U. Schaffner, D. Kleijn, V. Brown and H. Müller-Schärer

Veratrum album in montane grasslands: a model system for implementing biological control in land management practices for high biodiversity habitats. BNI 22 (1)


Low-input agriculture on montane grasslands as practised until the mid 20th Century, has promoted local biodiversity by creating and maintaining open and semi-open habitats below the timberline. Today, socioeconomic trends lead to management intensification in nearby grasslands and to abandonment of more remote grasslands; either of these trends puts the local biodiversity under pressure. One especially time-consuming and costly activity in montane alpine grasslands is weed control. In Europe, broadcast application of chemical control is not recommended or not even allowed because the available herbicides are unselective, and treatment of individual plants, either chemically or mechanically, is extremely labour-intensive. Stakeholders are therefore urged to develop new control concepts that are economically affordable and highly selective.
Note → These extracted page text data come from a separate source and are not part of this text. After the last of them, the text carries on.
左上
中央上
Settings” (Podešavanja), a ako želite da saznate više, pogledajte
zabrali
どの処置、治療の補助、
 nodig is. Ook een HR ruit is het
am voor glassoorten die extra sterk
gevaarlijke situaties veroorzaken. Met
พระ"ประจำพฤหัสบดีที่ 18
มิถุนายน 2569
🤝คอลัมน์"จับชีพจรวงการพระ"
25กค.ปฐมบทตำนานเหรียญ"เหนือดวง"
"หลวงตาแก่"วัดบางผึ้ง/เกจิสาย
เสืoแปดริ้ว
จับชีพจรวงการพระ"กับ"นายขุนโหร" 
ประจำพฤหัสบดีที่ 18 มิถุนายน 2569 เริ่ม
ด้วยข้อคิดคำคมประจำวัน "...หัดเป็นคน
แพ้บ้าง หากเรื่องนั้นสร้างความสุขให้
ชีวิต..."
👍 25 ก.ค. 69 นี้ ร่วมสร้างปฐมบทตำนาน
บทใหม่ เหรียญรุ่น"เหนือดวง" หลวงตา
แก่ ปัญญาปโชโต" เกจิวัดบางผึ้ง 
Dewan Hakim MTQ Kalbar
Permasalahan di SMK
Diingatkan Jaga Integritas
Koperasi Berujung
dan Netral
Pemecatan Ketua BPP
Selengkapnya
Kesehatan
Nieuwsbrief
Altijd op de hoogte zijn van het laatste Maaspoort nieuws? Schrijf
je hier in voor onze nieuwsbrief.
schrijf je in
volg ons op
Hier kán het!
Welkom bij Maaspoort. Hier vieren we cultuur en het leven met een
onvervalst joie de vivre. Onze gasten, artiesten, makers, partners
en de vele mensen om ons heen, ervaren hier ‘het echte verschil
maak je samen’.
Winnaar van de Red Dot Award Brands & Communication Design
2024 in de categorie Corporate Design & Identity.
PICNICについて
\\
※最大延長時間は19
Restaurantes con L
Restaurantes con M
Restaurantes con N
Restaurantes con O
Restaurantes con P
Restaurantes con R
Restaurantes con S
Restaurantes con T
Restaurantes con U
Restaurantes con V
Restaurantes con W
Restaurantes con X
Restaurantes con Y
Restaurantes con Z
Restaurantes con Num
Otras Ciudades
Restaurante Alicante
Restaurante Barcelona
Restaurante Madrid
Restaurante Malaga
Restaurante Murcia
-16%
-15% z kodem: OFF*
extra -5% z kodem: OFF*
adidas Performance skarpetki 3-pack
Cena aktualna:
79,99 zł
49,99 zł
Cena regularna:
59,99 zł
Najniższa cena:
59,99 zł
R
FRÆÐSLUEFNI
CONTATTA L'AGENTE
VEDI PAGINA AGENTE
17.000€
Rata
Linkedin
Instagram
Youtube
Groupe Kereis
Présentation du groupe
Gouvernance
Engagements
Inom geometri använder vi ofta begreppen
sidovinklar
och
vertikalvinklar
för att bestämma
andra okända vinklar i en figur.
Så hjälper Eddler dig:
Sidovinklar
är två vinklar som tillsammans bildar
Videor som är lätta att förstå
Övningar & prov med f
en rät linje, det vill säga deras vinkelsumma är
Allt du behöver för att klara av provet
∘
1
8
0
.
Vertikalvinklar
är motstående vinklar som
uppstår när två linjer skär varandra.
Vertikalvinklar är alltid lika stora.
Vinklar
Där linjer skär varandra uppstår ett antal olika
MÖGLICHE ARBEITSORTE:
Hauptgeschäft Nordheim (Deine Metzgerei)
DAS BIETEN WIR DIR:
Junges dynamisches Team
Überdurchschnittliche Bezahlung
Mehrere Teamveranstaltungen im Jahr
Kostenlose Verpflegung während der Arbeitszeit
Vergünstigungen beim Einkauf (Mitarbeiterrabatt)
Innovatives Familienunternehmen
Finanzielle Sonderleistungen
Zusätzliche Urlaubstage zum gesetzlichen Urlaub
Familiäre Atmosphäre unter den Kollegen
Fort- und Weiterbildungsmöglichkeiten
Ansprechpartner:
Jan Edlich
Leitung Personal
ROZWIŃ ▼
The implementation of biological control into existing management schemes may provide an appropriate strategy for management of the most problematic montane grassland weeds. In order to develop effective biological weed management strategies, it is necessary to (a) identify life cycle transitions of the weed that are both amenable to manipulation and influential on population growth; and (b) combine control due to natural antagonists and limiting resources. Veratrum album is an important weed on grazed montane grasslands, because it exhibits acute toxicity to mammals and locally displaces fodder plants. This paper reviews the available information on the ecology of V. album and its natural antagonists, and explores prospects for its biological control. It is suggested that this species and its antagonists provide a promising model system for exploring the possibilities of implementing biological weed management within existing and future management schemes of montane grasslands.